O andan itibaren daha iyi hissetmeye başlıyorsunuz o dönemde halkın eğitim olarak gördüklerini…
Feride’nin hikayesiyle birlikte, aslında arka planda gördükleriniz Feride’nin aşk hikayesinden daha acı geliyor insana. Eğitimin din algısı üzerine kurulmuş olması, sadece Kuranı-Kerimi okumanın ve öğrenmenin eğitim olduğu düşünülmesi, kız ve erkeklerin ayrı okutulması , ahırdan bozma bir sınıf da köyün yaşlı bir kadını tarafından verilen dersler.
Üzülmüyor musunuz , hem de nasıl? Sonra da düşünmeden edemiyorsunuz , eğitim sistemimizde o günden bugüne neyi değiştirebildik de toplumu her kesimi için refah ve üretken bir noktaya ulaşabildik. Ve bugün toplumsal yaşadığımız sorunlarımızı en aza indirebildik.

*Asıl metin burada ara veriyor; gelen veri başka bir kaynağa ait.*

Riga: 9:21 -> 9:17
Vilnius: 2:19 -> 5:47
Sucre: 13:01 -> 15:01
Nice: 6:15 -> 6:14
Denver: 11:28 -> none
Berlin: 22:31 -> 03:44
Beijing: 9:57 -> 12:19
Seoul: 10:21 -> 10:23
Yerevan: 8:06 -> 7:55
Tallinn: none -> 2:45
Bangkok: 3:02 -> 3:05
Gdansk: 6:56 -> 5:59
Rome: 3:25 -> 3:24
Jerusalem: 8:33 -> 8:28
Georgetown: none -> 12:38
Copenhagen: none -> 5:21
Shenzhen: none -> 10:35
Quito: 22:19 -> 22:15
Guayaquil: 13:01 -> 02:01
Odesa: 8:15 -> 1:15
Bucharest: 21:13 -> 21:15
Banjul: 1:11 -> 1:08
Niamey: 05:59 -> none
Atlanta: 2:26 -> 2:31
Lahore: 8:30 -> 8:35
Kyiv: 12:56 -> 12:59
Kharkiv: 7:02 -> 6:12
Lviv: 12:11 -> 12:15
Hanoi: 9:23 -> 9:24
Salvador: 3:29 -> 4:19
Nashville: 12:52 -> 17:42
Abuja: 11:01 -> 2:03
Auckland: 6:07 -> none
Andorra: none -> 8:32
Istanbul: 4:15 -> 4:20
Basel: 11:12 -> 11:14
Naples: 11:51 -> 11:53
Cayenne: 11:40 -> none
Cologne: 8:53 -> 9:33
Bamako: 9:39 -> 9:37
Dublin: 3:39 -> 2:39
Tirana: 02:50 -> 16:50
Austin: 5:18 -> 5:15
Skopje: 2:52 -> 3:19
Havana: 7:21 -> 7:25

Yine aklımdan geçen çılgın sorular !
Farklı yaşam biçimleri, farklı anlayışlar, farklı gelenek ve görenekler, toplumsal çatışmalar Feride’nin gündelik yaşamı ve duygu dünyasıyla iç içe veriliyor bu eserde.. Çok ama çok anlamlı
Zeyniler Köyü ile işte tüm bu duygularımı yeniden hatırlamış oldum.
Köydeki Çalıkuşu Evi’nin duvarları Reşat Nuri Günteki’nin eserlerinin resimleri ile donatılmış. İki katlı bir ev. Üst katta oturma koltukları, küçük bir kütüphanesi, muazzam dağ güzelliğiyle bir terası var . Aşağıda ise sıcak sıcak fokurdayan çay ocağı ve bir şöminesi ..Hatta evinize dönerken satın alabilmeniz için yöreye özel bal, reçel ,pekmez gibi özel tatlar var.

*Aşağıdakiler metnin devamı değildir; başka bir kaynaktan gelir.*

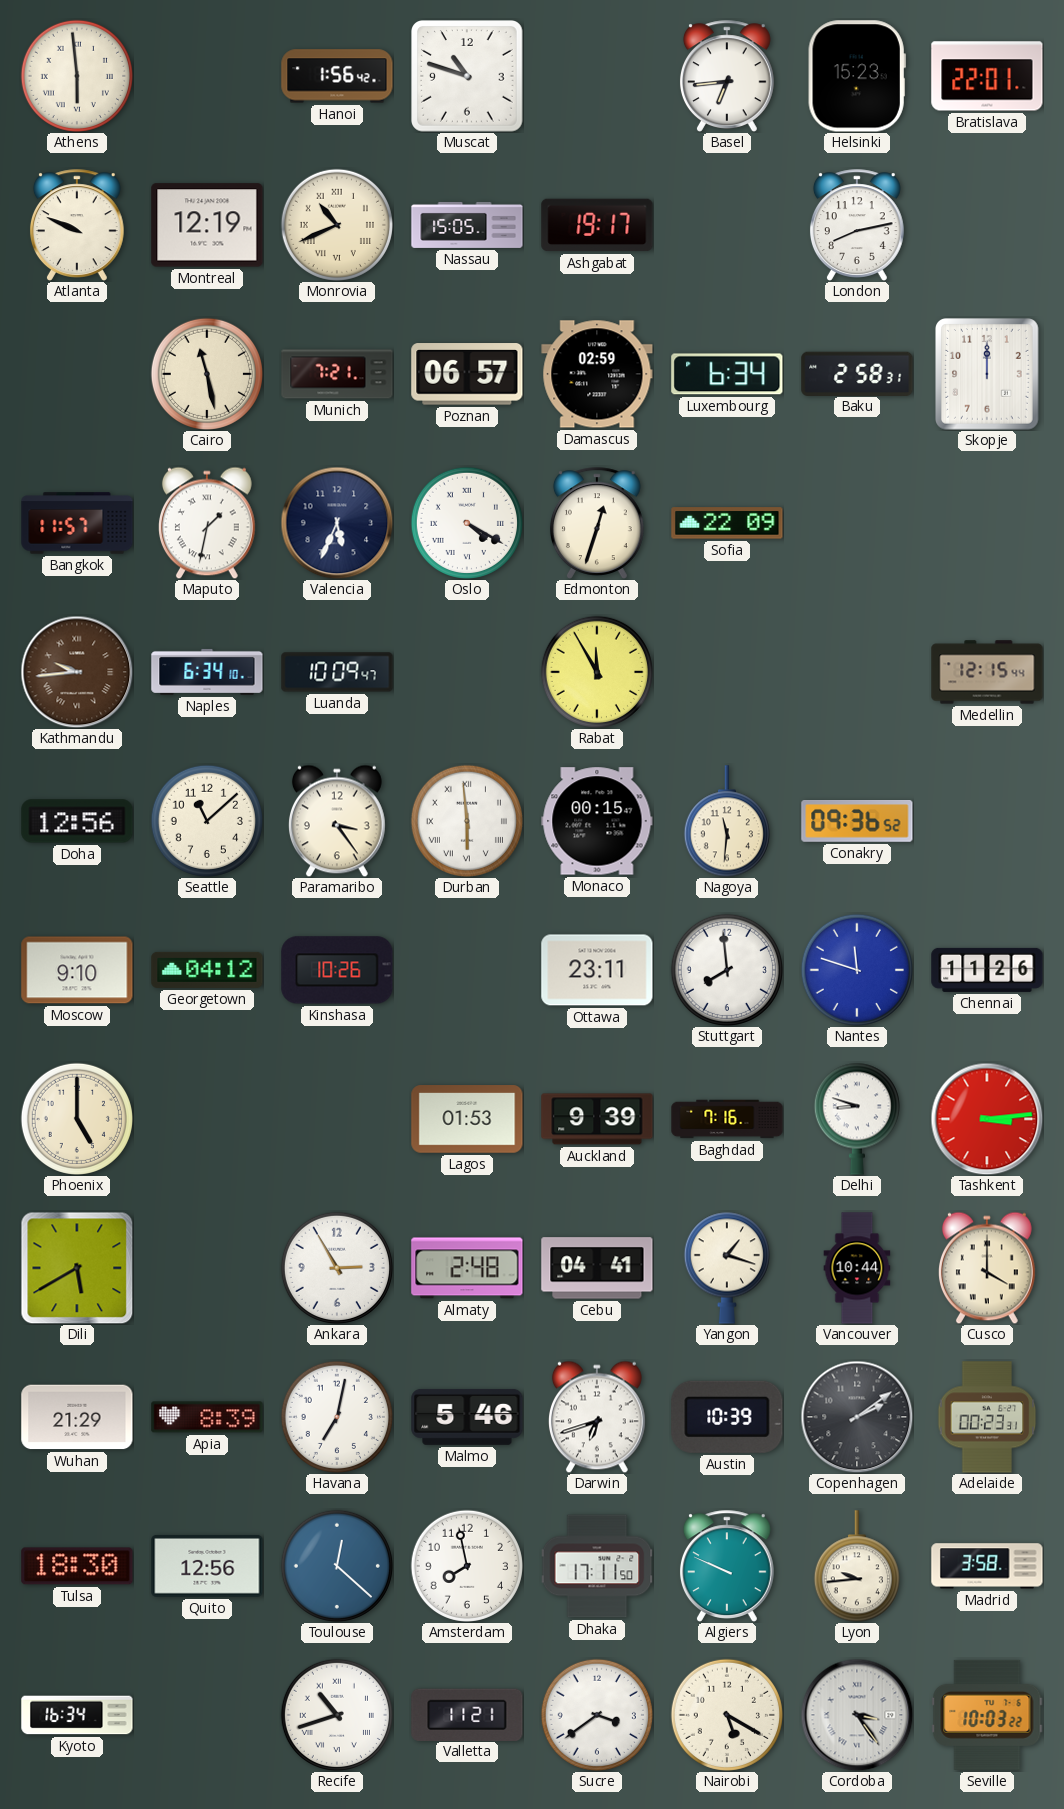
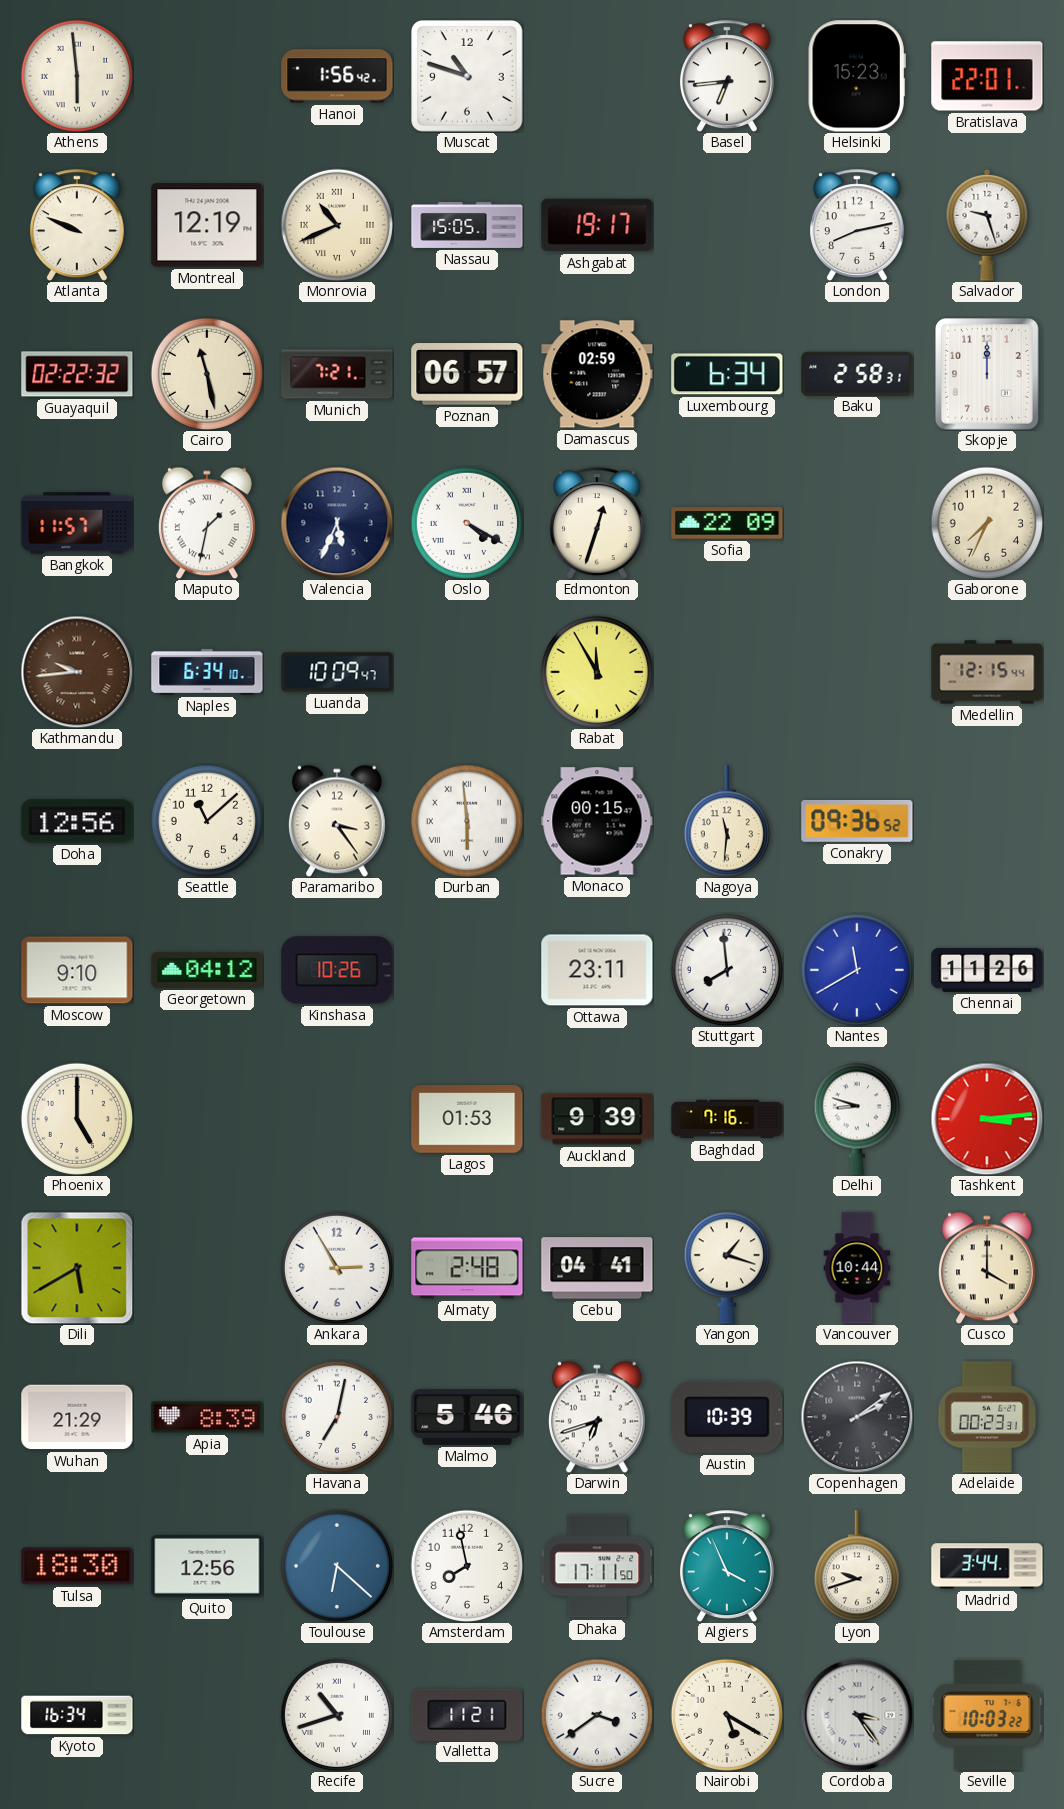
Salvador: none -> 9:27
Guayaquil: none -> 02:22
Gaborone: none -> 7:34
Nantes: 11:48 -> 11:40
Toulouse: 12:22 -> 6:22
Algiers: 9:49 -> 3:56
Lyon: 9:44 -> 9:42
Madrid: 3:58 -> 3:44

Biz Kestane toplama zamanın da geldiğimiz için , yürüyüş alanları oldukça kalabalıktı. Yürüyüş yolunda gördüğümüz çoğu insan Kestane toplama için bu tarafa gelen insanlardan oluşuyordu. Buraya gelmeyi düşünenler olursa ,siz de yürüyüş yolunuzu verimli hale getirebilir, yerlere dökülen kestaneleri toplayabilirsiniz 🙂
Tatlı bir sonbahar sıcağında geldiğimiz Zeyniler Köyün de biz sabah kahvaltımızı muazzam dağ manzarasıyla Çalıkuşu Evinde yapmayı tercih ettik.

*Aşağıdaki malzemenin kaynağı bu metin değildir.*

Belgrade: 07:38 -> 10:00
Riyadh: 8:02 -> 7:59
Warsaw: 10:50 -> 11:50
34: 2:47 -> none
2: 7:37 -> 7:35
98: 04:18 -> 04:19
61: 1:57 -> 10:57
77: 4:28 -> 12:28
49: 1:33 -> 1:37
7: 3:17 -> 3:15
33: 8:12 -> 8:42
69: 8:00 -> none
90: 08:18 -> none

Tavsiye ederim; tarih de bir yolculuk yapmak, yürümek, temiz bir hava almak , kestane yemek isterseniz, mutlaka bir gün buraya gelin!
Çalıkuşu Feride’ nin azmiyle öğretmenlik yapan , görev yaptığı yerlerde bir kıvılcım ateşi yakan tüm öğretmenlerimize selam olsun!